Dans la décision T 568/97, les revendications du brevet en litige définissaient l'effet physiologique devant être obtenu par une concentration suffisamment élevée de polypeptide intestinal vasoactif et/ou de prostaglandines comme agents actifs dans une composition pharmaceutique pour administration par l'urètre. Ni les valeurs individuelles, ni les plages quantitatives de polypeptide intestinal vasoactif et/ou de prostaglandines n'étaient divulguées dans le brevet. Par ailleurs, les quantités physiologiquement efficaces telles que revendiquées étaient impossibles à déterminer, sans effort excessif, uniquement sur la base des connaissances générales de l'homme du métier. La chambre a été d'avis que la description du brevet fondait insuffisamment les revendications, au sens de l'art. 84 CBE 1973, en ce qui concerne la quantité de polypeptide intestinal vasoactif et/ou de prostaglandines nécessaire pour obtenir une dose physiologiquement efficace.
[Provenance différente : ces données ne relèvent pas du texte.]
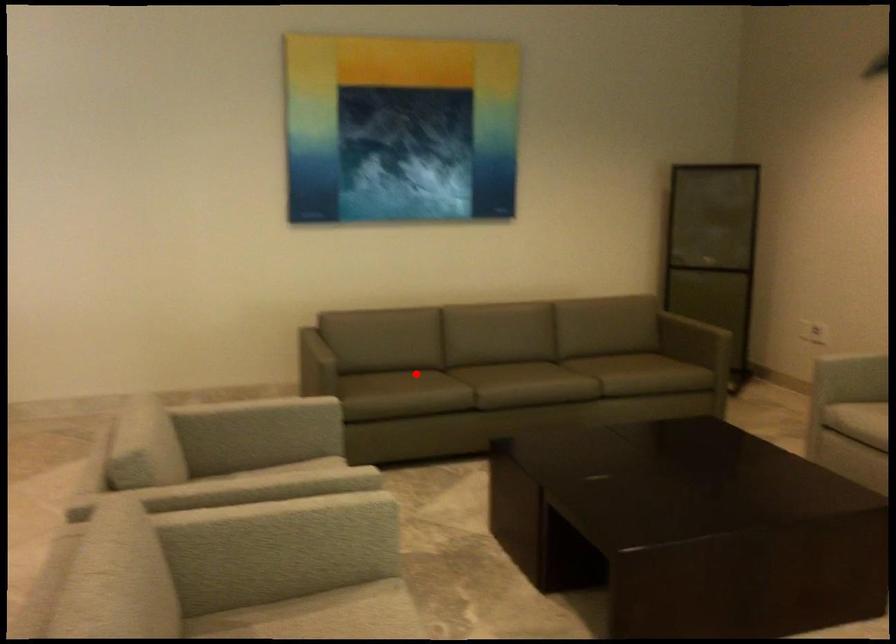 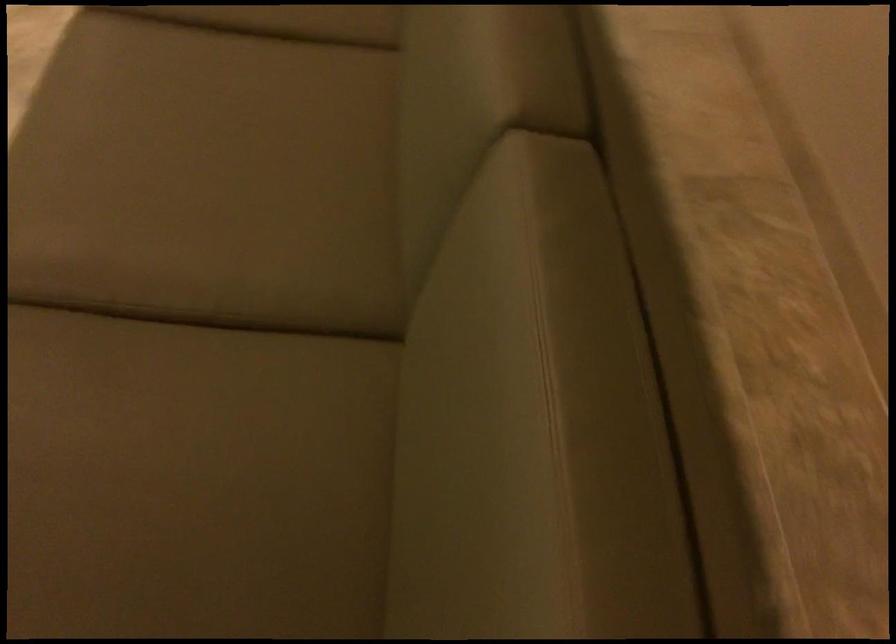 Question: A red point is marked in image1. In image2, is the corresponding 3D point closer to the camera or farther? Reply with the corresponding letter.

Choices:
 (A) The corresponding 3D point is closer.
 (B) The corresponding 3D point is farther.

Answer: (A) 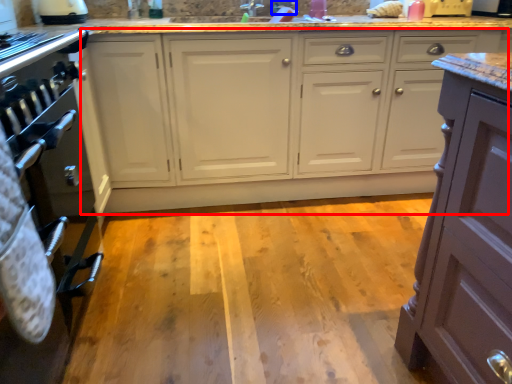 Question: Which object is further to the camera taking this photo, cabinetry (highlighted by a red box) or faucet (highlighted by a blue box)?

Choices:
 (A) cabinetry
 (B) faucet

Answer: (B) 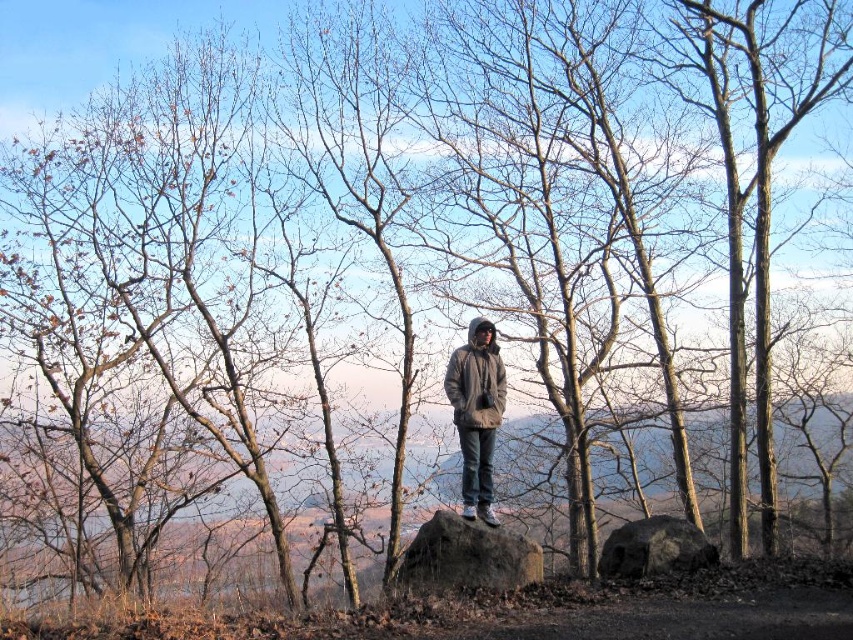 Question: Which of the following is the closest to the observer?

Choices:
 (A) click(451, 568)
 (B) click(660, 524)

Answer: (A)

Question: Does dark gray rock at center appear over gray woolen jacket at center?

Choices:
 (A) no
 (B) yes

Answer: (A)

Question: Which object is farther from the camera taking this photo?

Choices:
 (A) gray woolen jacket at center
 (B) dark gray rock at center
 (C) brown rough boulder at center

Answer: (A)

Question: Can you confirm if brown rough boulder at center is positioned to the left of dark gray rock at center?

Choices:
 (A) yes
 (B) no

Answer: (A)

Question: Which point is closer to the camera?

Choices:
 (A) brown rough boulder at center
 (B) dark gray rock at center
 (C) gray woolen jacket at center

Answer: (A)

Question: Is dark gray rock at center closer to the viewer compared to gray woolen jacket at center?

Choices:
 (A) no
 (B) yes

Answer: (B) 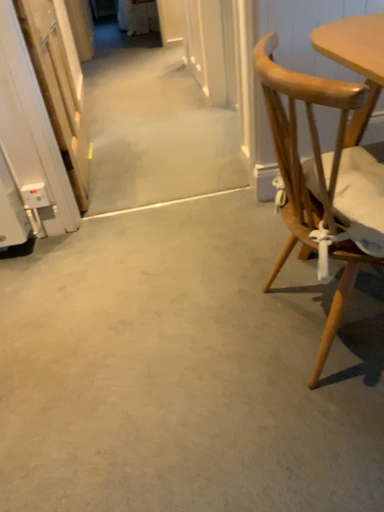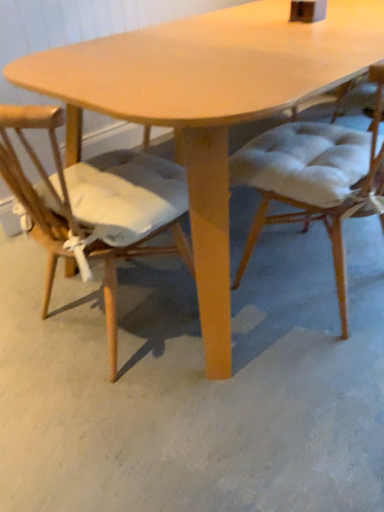 Question: Which way did the camera rotate in the video?

Choices:
 (A) rotated left
 (B) rotated right

Answer: (B) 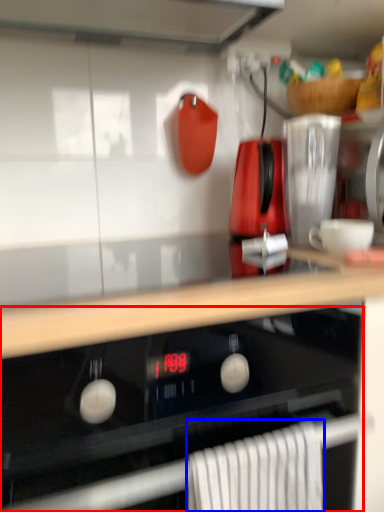 Question: Which point is further to the camera, oven (highlighted by a red box) or bath towel (highlighted by a blue box)?

Choices:
 (A) oven
 (B) bath towel

Answer: (B) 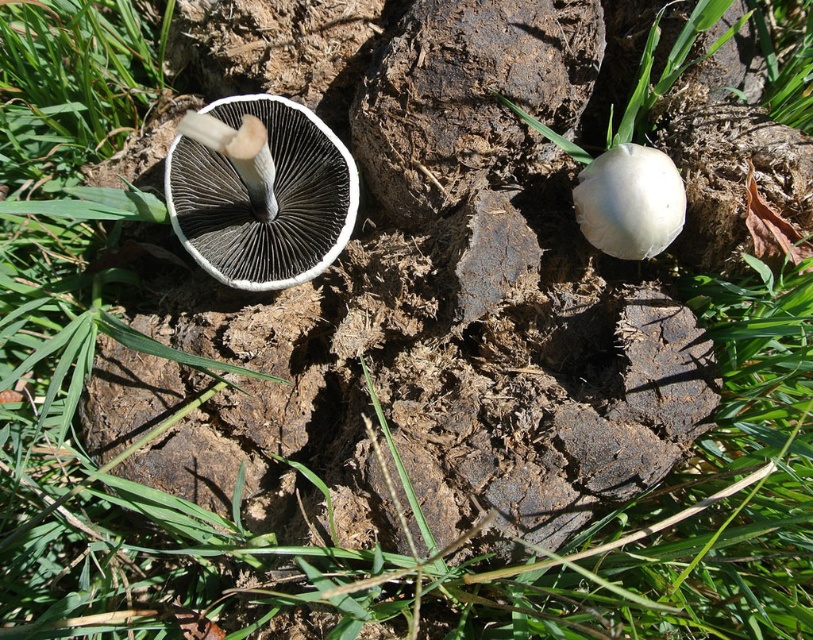 You are a photographer trying to capture both the white matte mushroom at center and the white matte mushroom at right in a single shot. Based on their positions, which mushroom will appear closer to the camera in the photo?

The white matte mushroom at center will appear closer to the camera because it is positioned in front of the white matte mushroom at right.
Non seulement la caractéristique fonctionnelle doit être telle que l'homme du métier puisse la comprendre mais il faut aussi qu'il soit en mesure de la mettre en œuvre.
Dans l'affaire T 484/92, la chambre a estimé que contrairement à l'affaire T 409/91, la condition selon laquelle les revendications doivent se fonder sur la description était remplie et que le requérant pouvait donc revendiquer l'invention alléguée en termes fonctionnels larges, c'est-à-dire en fonction de l'effet recherché. En effet, le requérant ayant divulgué un mécanisme permettant d'atteindre cet objectif, l'homme du métier disposait, après lecture de la description, d'autres modes de réalisation de l'invention, fondés sur ses connaissances générales.